El error más caro es casi siempre el mismo: calcular sobre el salario base y no sobre el promedio real de los últimos seis meses. Después vienen los demás, y todos son evitables con un poco de método.

  1. 01Usar el salario base en lugar del promedio de los últimos seis meses, dejando fuera comisiones y horas extra habituales.
  2. 02Ignorar el tope de ocho años de cesantía y prometer, o exigir, una cifra que la ley no reconoce.
  3. 03Confundir renuncia con despido, y con ello borrar de un plumazo el derecho a preaviso y cesantía.
  4. 04No pagar aguinaldo y vacaciones cuando el despido es con justa causa, creyendo que la causa justa borra todo.
  5. 05Firmar la liquidación el mismo día, bajo presión y sin revisar cada rubro por separado.

Una liquidación es, en el fondo, la última conversación honesta entre dos personas que trabajaron juntas. Merece hacerse con cuidado. El dinero importa, claro, pero lo que de verdad se juega ahí es si esa relación termina en paz o en el pasillo de un juzgado. Casi siempre, un cálculo bien hecho evita el pasillo.

Mayid Brenes

Mayid Brenes es abogado y notario público con más de treinta años de ejercicio en litigio administrativo y laboral, derecho público y energía. Fue Director Jurídico de RECOPE, la empresa nacional de energía.

Preguntas frecuentes

¿Qué incluye una liquidación laboral en Costa Rica?

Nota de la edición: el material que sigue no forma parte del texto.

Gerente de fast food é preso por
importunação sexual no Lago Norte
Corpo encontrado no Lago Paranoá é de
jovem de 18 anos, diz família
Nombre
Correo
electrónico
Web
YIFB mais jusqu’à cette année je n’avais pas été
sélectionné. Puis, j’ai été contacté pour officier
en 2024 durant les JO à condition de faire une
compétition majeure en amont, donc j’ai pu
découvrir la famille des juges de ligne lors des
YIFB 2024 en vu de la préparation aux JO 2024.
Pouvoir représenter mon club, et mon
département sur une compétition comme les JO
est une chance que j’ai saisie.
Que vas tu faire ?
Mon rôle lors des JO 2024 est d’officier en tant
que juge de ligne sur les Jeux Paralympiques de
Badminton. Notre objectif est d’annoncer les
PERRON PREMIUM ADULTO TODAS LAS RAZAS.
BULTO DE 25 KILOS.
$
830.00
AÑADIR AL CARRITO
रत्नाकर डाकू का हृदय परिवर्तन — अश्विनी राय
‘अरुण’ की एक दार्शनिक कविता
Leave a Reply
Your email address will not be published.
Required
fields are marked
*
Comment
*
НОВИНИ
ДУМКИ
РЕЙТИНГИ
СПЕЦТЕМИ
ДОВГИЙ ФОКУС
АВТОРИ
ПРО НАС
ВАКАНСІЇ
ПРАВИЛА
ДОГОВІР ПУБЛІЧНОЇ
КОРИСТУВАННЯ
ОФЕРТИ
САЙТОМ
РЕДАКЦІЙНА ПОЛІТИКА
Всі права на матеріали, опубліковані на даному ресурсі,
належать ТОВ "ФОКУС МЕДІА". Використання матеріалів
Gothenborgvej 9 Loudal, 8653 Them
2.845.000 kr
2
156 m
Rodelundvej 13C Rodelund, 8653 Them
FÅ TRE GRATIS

Incluye, cuando corresponden, cinco rubros: preaviso, auxilio de cesantía, aguinaldo proporcional, vacaciones acumuladas no disfrutadas y cualquier salario u hora extra pendiente. El preaviso y la cesantía dependen de que el despido sea sin justa causa; el aguinaldo, las vacaciones y el salario se pagan siempre.

¿Cuándo tengo derecho al auxilio de cesantía?

Cuando lo despiden sin justa causa o cuando usted renuncia obligado por una falta grave del patrono (despido indirecto). Si renuncia por voluntad propia o lo despiden con una causa justa comprobada, no procede la cesantía. El tope legal es de ocho años, salvo que un contrato o convención colectiva mejore ese mínimo.

¿Sobre qué salario se calculan el preaviso y la cesantía?

Sobre el promedio del salario ordinario y extraordinario de los últimos seis meses, no sobre el salario base. Eso significa que las comisiones y las horas extra habituales deben incluirse en la base de cálculo. Ese es el error más frecuente y el que más dinero deja fuera de la liquidación.

¿Me pagan aguinaldo y vacaciones si me despiden con justa causa?

Sí. El aguinaldo proporcional, las vacaciones no disfrutadas y el salario pendiente se pagan siempre, sin importar el motivo del despido, porque son derechos ya ganados con el trabajo hecho. La justa causa solo hace perder el preaviso y la cesantía.